As he talks about his broader ideas that go against the grain of the modern day supply chain typified by mass production, the driving philosophies behind Kim’s Food Bar become acute – Mr Gamble is all about using local suppliers and producers to create seasonal menus.

He explains that through 20 years of operating The Blue Duck and Barchetta in north Cottesloe, a strong band of suppliers was developed – relationships represented by the fresh bread, antipasti, cakes and pastries displayed on the benches of Kim’s Food Bar – all made with love by locals.

He has applied the principles of slow food to the fit out of the restaurant as well, the most obvious example being the chairs, which hail from the 1970s and were made in O’Connor.

Mr Gamble says it is challenging to build a business plan around slow-food principles but, having only opened the venture in June, the formula is developing constantly.

“It is a little bit tricky trying to get the market to understand,” he says.

“We get veal from a particular person, select the right cut and the way it has five months on milk and a month on the land for the balance of flavour … they are the things we are passionate about, but then you have to make a business out of it.”

Mr Gamble sold out of Barchetta in 2008 and took some time off before developing Kim’s Food Bar. With a staff of 10 who run the restaurant from 11am until late in one shift, the venture is a smaller one for Mr Gamble, who ran 24-hour operations at The Blue Duck and Barchetta, with 100 staff between them.

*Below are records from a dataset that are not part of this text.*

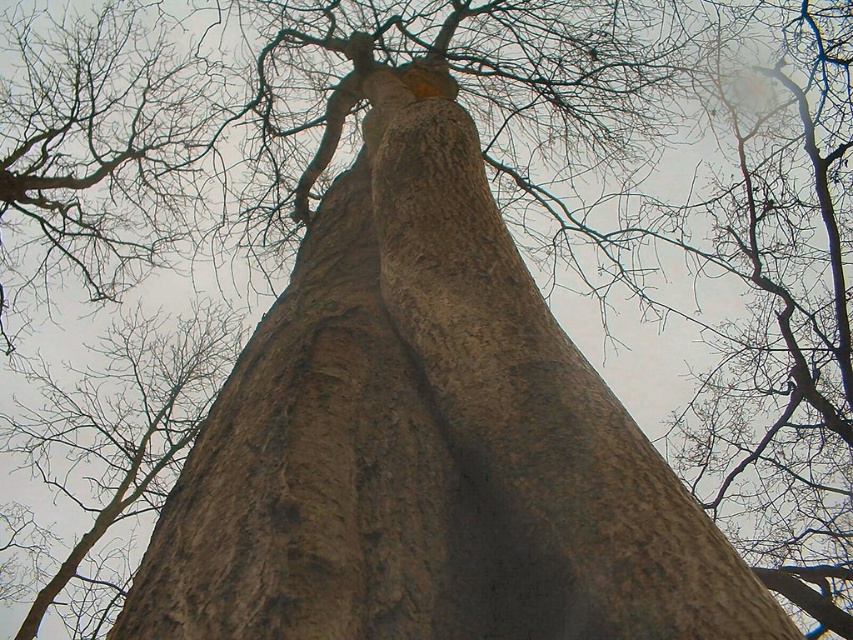 You are a park ranger measuring the distance between two sections of a tree trunk. You are standing at the base of the tree and see the smooth bark tree trunk at center and the brown rough bark at center. Which section is farther from you?

The smooth bark tree trunk at center is 6.24 meters away from the brown rough bark at center, so the smooth bark tree trunk at center is farther away from you since it is 6.24 meters away from the brown rough bark at center which is closer to you.

You are a botanist examining the tree trunk. You notice two areas of bark on the smooth bark tree trunk at center and brown rough bark at center. Which area is positioned higher up on the tree trunk?

The smooth bark tree trunk at center is positioned higher up on the tree trunk compared to the brown rough bark at center, as it is located above it.

You are standing at the base of the tree looking up. The tree trunk is at the center. Can you tell me the exact coordinates of the smooth bark tree trunk at center?

The smooth bark tree trunk at center is located at coordinates point (427, 442). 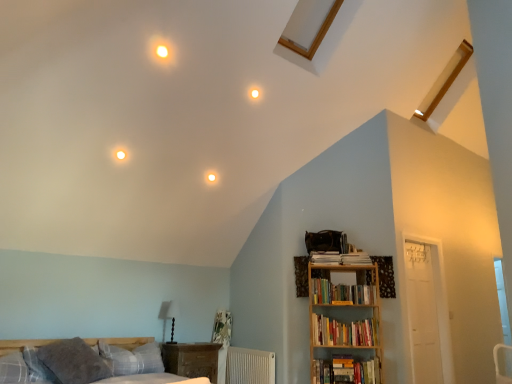 Question: From the image's perspective, is gray soft pillow at lower left, the second pillow viewed from the left, positioned above or below hardcover books at right, the third book viewed from the top?

Choices:
 (A) above
 (B) below

Answer: (A)

Question: Considering the relative positions of gray soft pillow at lower left, the second pillow viewed from the left, and hardcover books at right, the third book viewed from the top, in the image provided, is gray soft pillow at lower left, the second pillow viewed from the left, to the left or to the right of hardcover books at right, the third book viewed from the top,?

Choices:
 (A) left
 (B) right

Answer: (A)

Question: Estimate the real-world distances between objects in this image. Which object is closer to the white textured radiator at lower center?

Choices:
 (A) plaid fabric pillow at lower left, the second pillow viewed from the right
 (B) hardcover books at right, marked as the second book in a top-to-bottom arrangement
 (C) hardcover books at upper right, which is the third book from bottom to top
 (D) plaid fabric bed at lower left
 (E) hardcover books at right, the 1th book from the bottom

Answer: (E)

Question: Estimate the real-world distances between objects in this image. Which object is farther from the hardcover books at right, marked as the second book in a top-to-bottom arrangement?

Choices:
 (A) plaid fabric pillow at lower left, which is the first pillow in left-to-right order
 (B) white textured radiator at lower center
 (C) plaid fabric bed at lower left
 (D) hardcover books at right, the third book viewed from the top
 (E) gray soft pillow at lower left, the first pillow when ordered from right to left

Answer: (A) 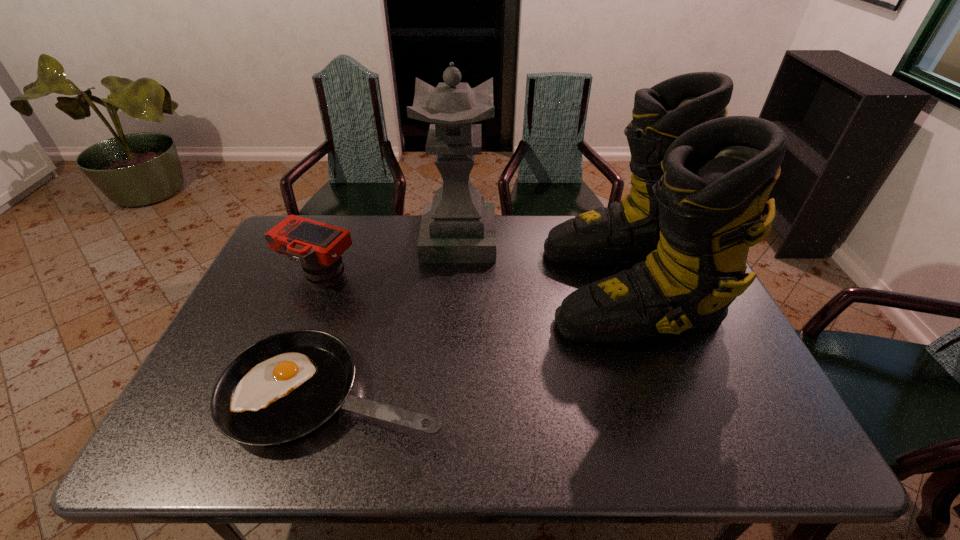 At what (x,y) coordinates should I click in order to perform the action: click on sculpture. Please return your answer as a coordinate pair (x, y). Looking at the image, I should click on (457, 227).

Locate an element on the screen. the rightmost object is located at coordinates (700, 180).

Find the location of a particular element. The height and width of the screenshot is (540, 960). camera is located at coordinates (318, 247).

Where is `the shortest object`? The image size is (960, 540). the shortest object is located at coordinates (283, 387).

Where is `vacant space located 0.220m at the front opening of the sculpture`? This screenshot has height=540, width=960. vacant space located 0.220m at the front opening of the sculpture is located at coordinates (561, 240).

I want to click on free space located on the back of the rightmost object, so click(604, 222).

The image size is (960, 540). Find the location of `vacant space located on the back of the camera`. vacant space located on the back of the camera is located at coordinates (341, 221).

The image size is (960, 540). Identify the location of vacant position located on the right of the shortest object. (518, 393).

Image resolution: width=960 pixels, height=540 pixels. Identify the location of sculpture that is at the far edge. (457, 227).

At what (x,y) coordinates should I click in order to perform the action: click on ski boots located at the far edge. Please return your answer as a coordinate pair (x, y). This screenshot has width=960, height=540. Looking at the image, I should click on (700, 180). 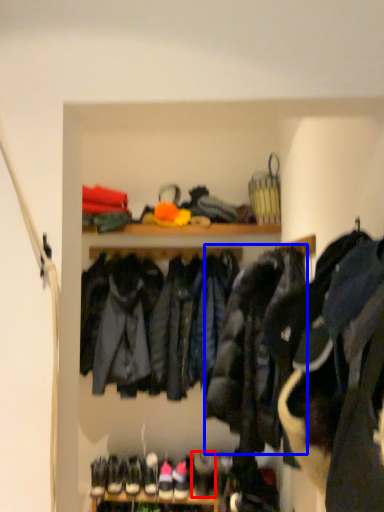 Question: Which of the following is the farthest to the observer, shoe (highlighted by a red box) or jacket (highlighted by a blue box)?

Choices:
 (A) shoe
 (B) jacket

Answer: (A) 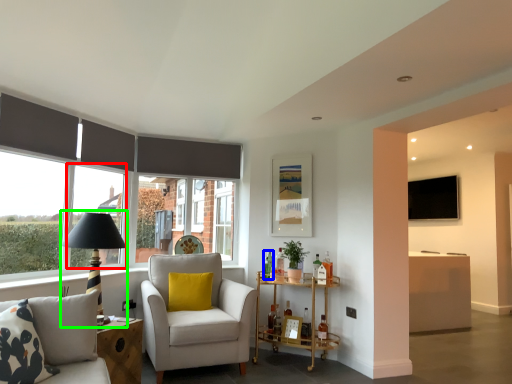 Question: Based on their relative distances, which object is farther from window (highlighted by a red box)? Choose from bottle (highlighted by a blue box) and table lamp (highlighted by a green box).

Choices:
 (A) bottle
 (B) table lamp

Answer: (A) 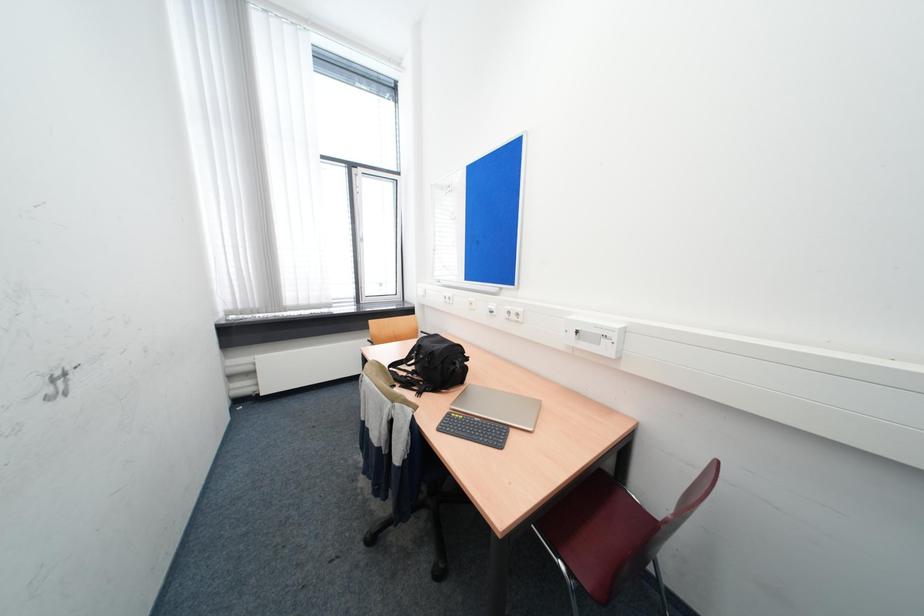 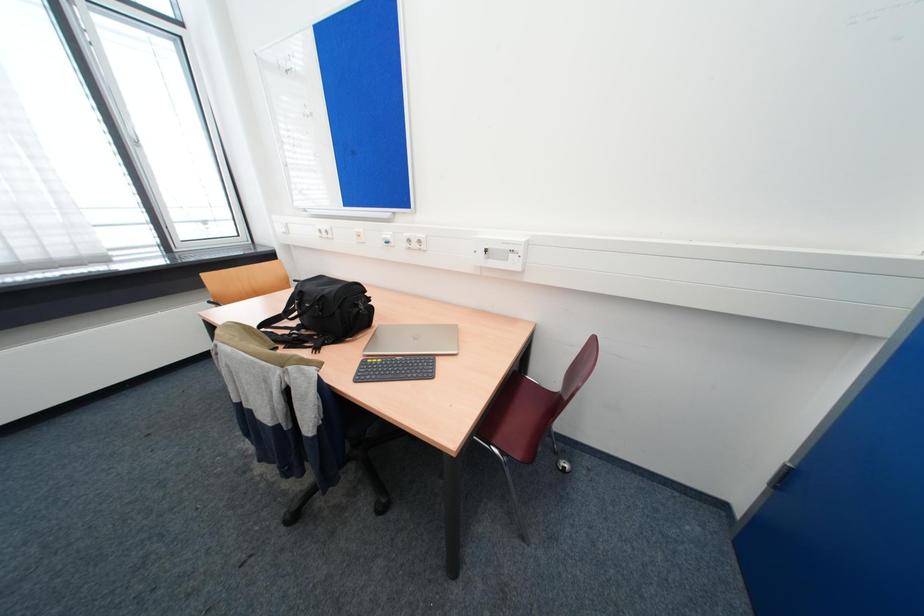 In a continuous first-person perspective shot, in which direction is the camera moving?

The cameraman moved toward left, forward. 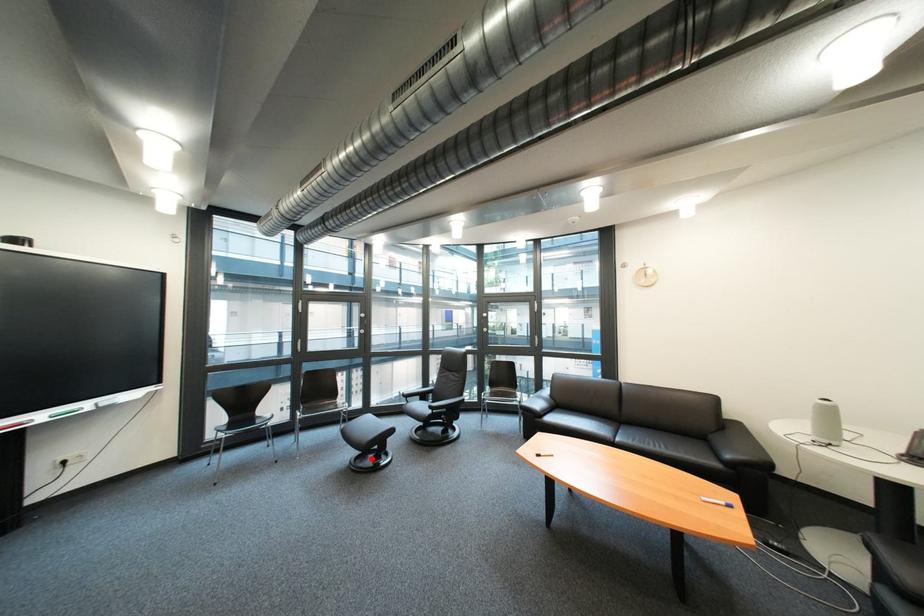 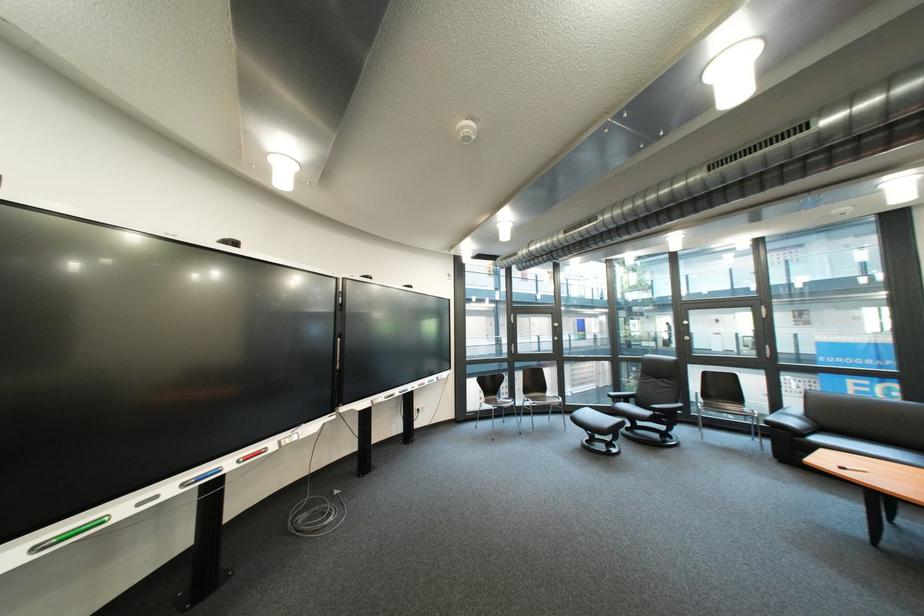 Find the pixel in the second image that matches the highlighted location in the first image.

(601, 443) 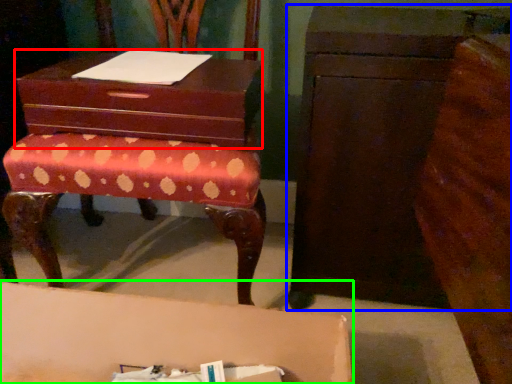 Question: Based on their relative distances, which object is nearer to storage box (highlighted by a red box)? Choose from chest of drawers (highlighted by a blue box) and table (highlighted by a green box).

Choices:
 (A) chest of drawers
 (B) table

Answer: (A)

He says day trade in the retail and hospitality strip in Cottesloe has been slower than what he initially anticipated.

Mr Gamble says that means he has to adjust his opening hours and broaden the menu to attract a wider market.

“I love being part of the street and the community, and we just have to make a financial model out of it,” he says.

The business won’t be the only one in his portfolio for long; Mr Gamble is in the throes of developing a bakery-cum-bar-cum-restaurant in Fremantle.

“We are in the design phase and the semi-building phase,” he says.

“We have got the guys from Yallingup Woodfired Bread involved and it is a very organic concept, for example, we are not going to be using any imported mineral waters, we are using local stuff and trying to keep everything within this. I think it is so much better if we can do that.”

“But it has to be a business that people want to come to, so it has to be funky and fun and have a bit of zing to it, people want to go somewhere where there is action.

“I have really discovered that you can have really fantastic food, but it requires a lot more than that.”